A lawyer responsible for selling research to hedge funds and a father of four in New York, Gurwitz seemed an unlikely target for sudden musical inspiration when, about seven years ago, he was struck by the urge to compose his first song.

“Hear the Children,” the title song of Gurwitz’s first album, was conceived as a tentative melody while Gurwitz was sitting in the park with one of his children, struck by the image of a child in a wheelchair.

But it would be another seven years before the cassette recording of “Hear the Children” became the nine-song album Gurwitz released this year.

Though he can laugh off his insecurities now, when he initially began composing, Gurwitz was uncertain about the value of his music.

“I gave [the tape] to my cousin,” Gurwitz explains. “He said, ‘Don’t think you’re such a big shot! Your mother played better.'”
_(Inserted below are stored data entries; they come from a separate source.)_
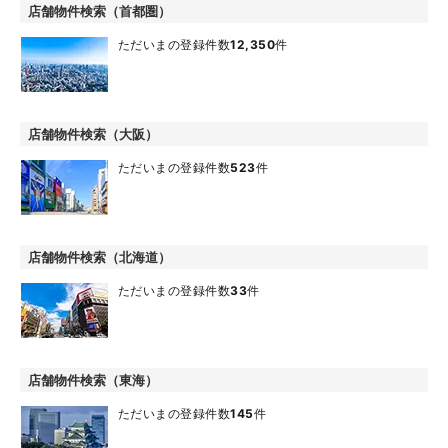
店舗物件検索（首都圏）
ただいまの登録件数
12,350
件
店舗物件検索（大阪）
ただいまの登録件数
523
件
店舗物件検索（北海道）
ただいまの登録件数
33
件
店舗物件検索（東海）
ただいまの登録件数
145
件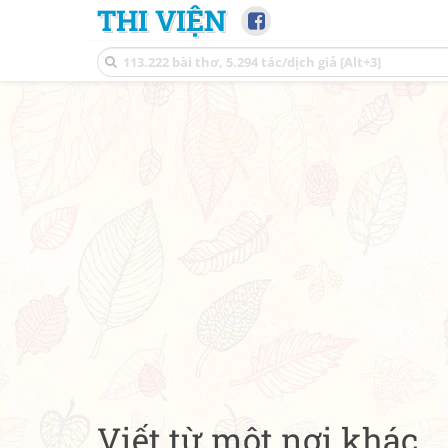
THI VIỆN
Viết từ một nơi khác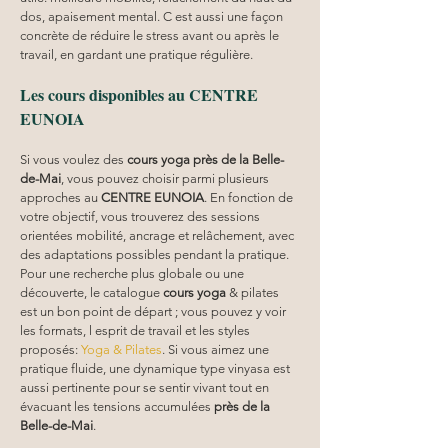
dos, apaisement mental. C est aussi une façon 
concrète de réduire le stress avant ou après le 
travail, en gardant une pratique régulière.
Les cours disponibles au CENTRE 
EUNOIA
Si vous voulez des 
cours yoga
près de la Belle-
de-Mai
, vous pouvez choisir parmi plusieurs 
approches au 
CENTRE EUNOIA
. En fonction de 
votre objectif, vous trouverez des sessions 
orientées mobilité, ancrage et relâchement, avec 
des adaptations possibles pendant la pratique. 
Pour une recherche plus globale ou une 
découverte, le catalogue 
cours yoga
 & pilates 
est un bon point de départ ; vous pouvez y voir 
les formats, l esprit de travail et les styles 
proposés: 
Yoga & Pilates
. Si vous aimez une 
pratique fluide, une dynamique type vinyasa est 
aussi pertinente pour se sentir vivant tout en 
évacuant les tensions accumulées 
près de la 
Belle-de-Mai
.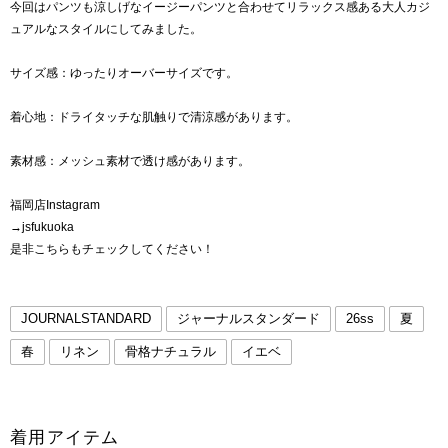
今回はパンツも涼しげなイージーパンツと合わせてリラックス感ある大人カジ
ュアルなスタイルにしてみました。
サイズ感：ゆったりオーバーサイズです。
着心地：ドライタッチな肌触りで清涼感があります。
素材感：メッシュ素材で透け感があります。
福岡店Instagram
→jsfukuoka
是非こちらもチェックしてください！
JOURNALSTANDARD
ジャーナルスタンダード
26ss
夏
春
リネン
骨格ナチュラル
イエベ
着用アイテム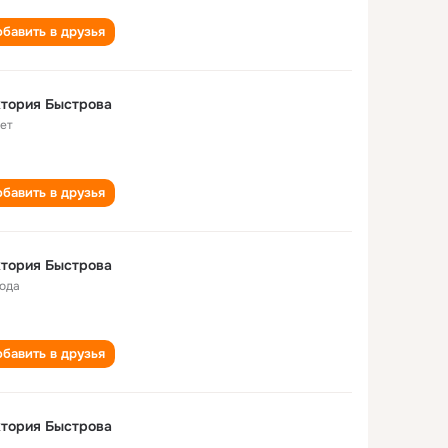
бавить в друзья
тория Быстрова
лет
бавить в друзья
тория Быстрова
года
бавить в друзья
тория Быстрова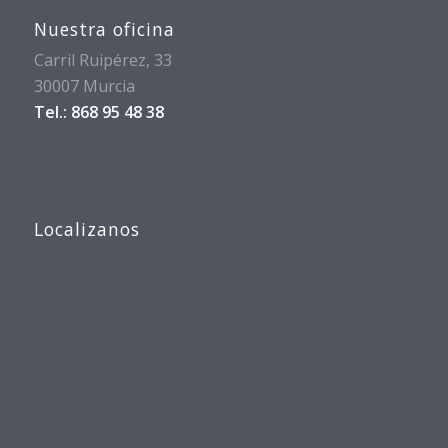
Nuestra oficina
Carril Ruipérez, 33
30007 Murcia
Tel.: 868 95 48 38
Localizanos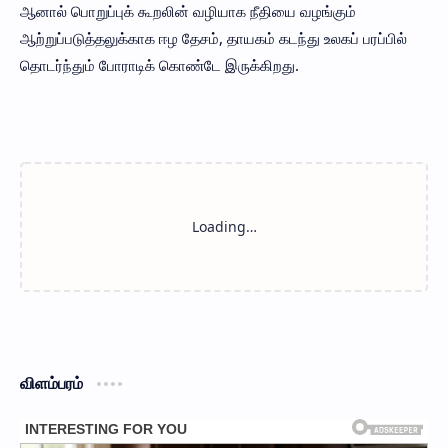
ஆனால் பொறுப்புக் கூறலின் வழியாக நீதியை வழங்கும்
ஆற்றுப்படுத்தலுக்காக ஈழ தேசம், தாயகம் கடந்து உலகப் பரப்பில்
தொடர்ந்தும் போராடிக் கொண்டே இருக்கிறது.
விளம்பரம்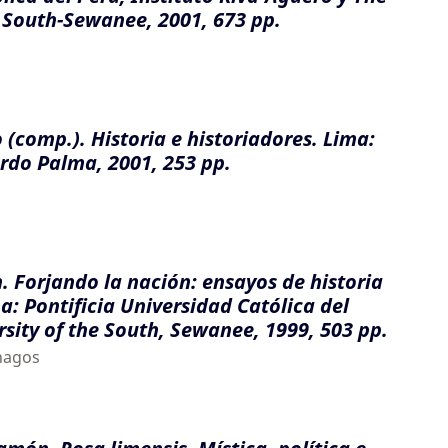
e South-Sewanee, 2001, 673 pp.
 (comp.). Historia e historiadores. Lima:
rdo Palma, 2001, 253 pp.
 Forjando la nación: ensayos de historia
a: Pontificia Universidad Católica del
rsity of the South, Sewanee, 1999, 503 pp.
nagos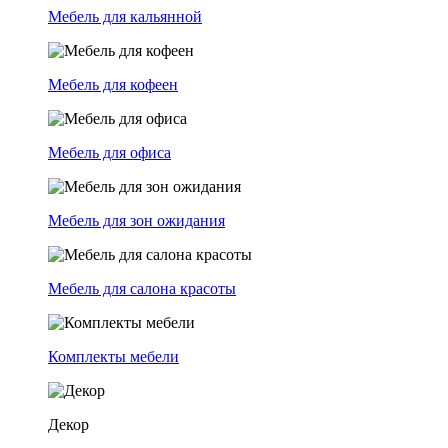
Мебель для кальянной
Мебель для кофеен
Мебель для офиса
Мебель для зон ожидания
Мебель для салона красоты
Комплекты мебели
Декор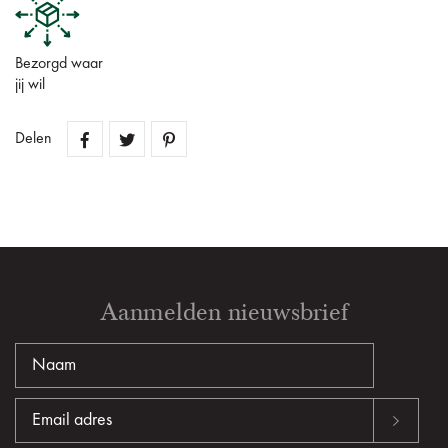
Bezorgd waar
jij wil
Delen
Aanmelden nieuwsbrief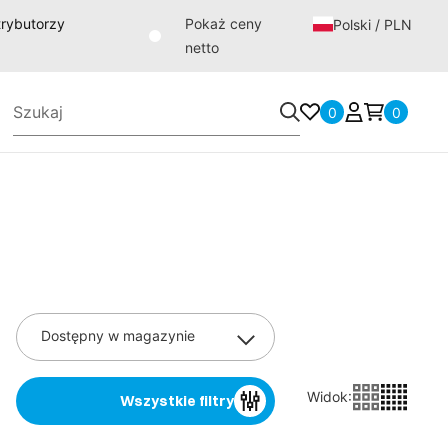
strybutorzy
Pokaż ceny
Polski / PLN
netto
0
0
Dostępny w magazynie
Widok
:
Wszystkie filtry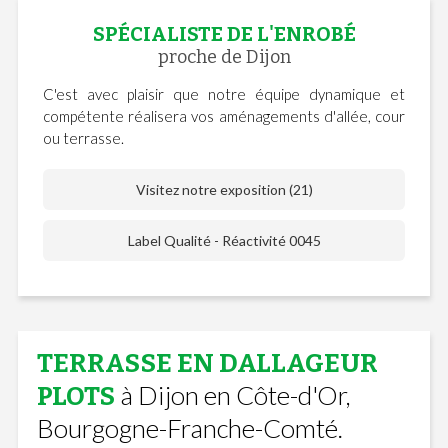
SPÉCIALISTE DE L'ENROBÉ
proche de Dijon
C'est avec plaisir que notre équipe dynamique et
compétente réalisera vos aménagements d'allée, cour
ou terrasse.
Visitez notre exposition (21)
Label Qualité - Réactivité 0045
TERRASSE EN DALLAGEUR
à Dijon en Côte-d'Or,
PLOTS
Bourgogne-Franche-Comté.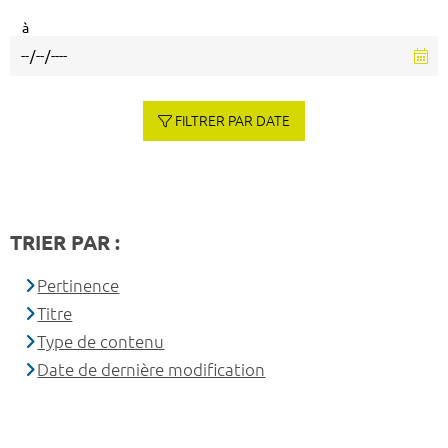
à
FILTRER PAR DATE
TRIER PAR :
Pertinence
Titre
Type de contenu
Date de dernière modification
Still, Gurwitz was not to be dissuaded. Unwilling to lose this second opportunity to fulfill his musical potential, he hired a piano teacher to help him transfer the tentative tunes he heard in his head to notes on a page.

Since launching his music career, Gurwitz has used his melodies to support childrens’ causes internationally. Focusing on the idea of helping physically disabled children that inspired Hear the Children, Gurwitz is planning a benefit concert in Connecticut this Thanksgiving to raise funds for the Special Olympics.

Gurwitz’s music has had an impact on populations in areas such as China and India. “China,” a song on the Hear the Children album, captures the tragedy of the children injured in the Sichuan earthquake last May.

Gurwitz donated some of the proceeds from the song’s sale to the American Red Cross China Relief Fund. Gurwitz’s music will be featured in an upcoming concert in India.

Ironically, Gurwitz’s age and inexperience in the music business further motivated him to compose.

“It’s inspiring to someone older,” he says, reflective. To his peers who say they can’t do anything anymore, Gurwitz invokes his own success and says, “See, you can.”

With his 50-hour work week peddling research plus his obligations as a father and a husband, Gurwitz says it can be challenging to find the time to practice music.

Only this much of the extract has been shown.